Using your latest short_enc yields impressive results.

Time (s) Compression (%)
svb16 + zstd 0.242 37.13
svb16 0.048 56.28
commented

back on the topic of signed 32-bit integers:

Zigzag vs Sign extending from a variable bit-width
(https://graphics.stanford.edu/~seander/bithacks.html#VariableSignExtend)

Zigzag and VariableSignExtend -- using SSE41 – both requires 4 instructions to decode.

Zigzag:
2 instructions to create sign mask from bit_0
1 shift right to drop bit_0
1 xor with the sign mask

VariableSignExtend:
(the bit to extend -- aka.mask bit -- would be marked in the shuffle control index)
two instruction to isolate the mask bit (and, shift)
two instruction to extend (x ^ m) – m;

However,
if optimizing for pure decode performance,
VariableSignExtend decode could be done using only two instructions in total (I think...)

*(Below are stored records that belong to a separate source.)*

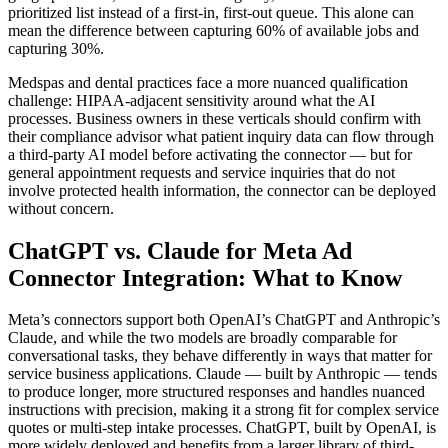
prioritized list instead of a first-in, first-out queue. This alone can
mean the difference between capturing 60% of available jobs and
capturing 30%.
Medspas and dental practices face a more nuanced qualification
challenge: HIPAA-adjacent sensitivity around what the AI
processes. Business owners in these verticals should confirm with
their compliance advisor what patient inquiry data can flow through
a third-party AI model before activating the connector — but for
general appointment requests and service inquiries that do not
involve protected health information, the connector can be deployed
without concern.
ChatGPT vs. Claude for Meta Ad
Connector Integration: What to Know
Meta’s connectors support both OpenAI’s ChatGPT and Anthropic’s
Claude, and while the two models are broadly comparable for
conversational tasks, they behave differently in ways that matter for
service business applications. Claude — built by Anthropic — tends
to produce longer, more structured responses and handles nuanced
instructions with precision, making it a strong fit for complex service
quotes or multi-step intake processes. ChatGPT, built by OpenAI, is
more widely deployed and benefits from a larger library of third-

So decoding could just be:
psrad shuf, 8
paddd x, shuf

The sign bit could be flipped (XORed) during encoding instead of during decoding.
(but do not flip bit_31... if combining with the next trick)

The decode shuffle index is known during encoding.
So... some value could be subtracted from the original value…
such that the when the shifted decode shuffle index is added to the value,
during decoding, the original value will be recovered.

For scalar decoding, w/fast unaligned memory access,
VariableSignExtend is FREE because we probably want to be using a variable shift anyways.
(https://gist.github.com/aqrit/f666e05362bc75376ac59a34879fad4f)

VariableSignExtend encoding is 1 instruction cheaper to encode than Zigzag, in the general case.

Raising a question related to supporting signed integers in this library: how should the library handle overflows/underflows in signed integer arithmetic (undefined behavior) when working with signed integers?

Here are some examples where we don't handle potential signed overflows at the moment

for example, the zig-zag encode function does val + val which means if my signed integer is > INT32_MAX / 2 I will run into undefined behavior. Or when I delta-encode and in[i] - prev overflows. The same is true for INT32_MIN.

If we support signed integers in the future, we should maybe think about raising an error with the user instead of running into undefined behavior. With unsigned integers at the moment we get a wrap-around and the behavior we want "for free".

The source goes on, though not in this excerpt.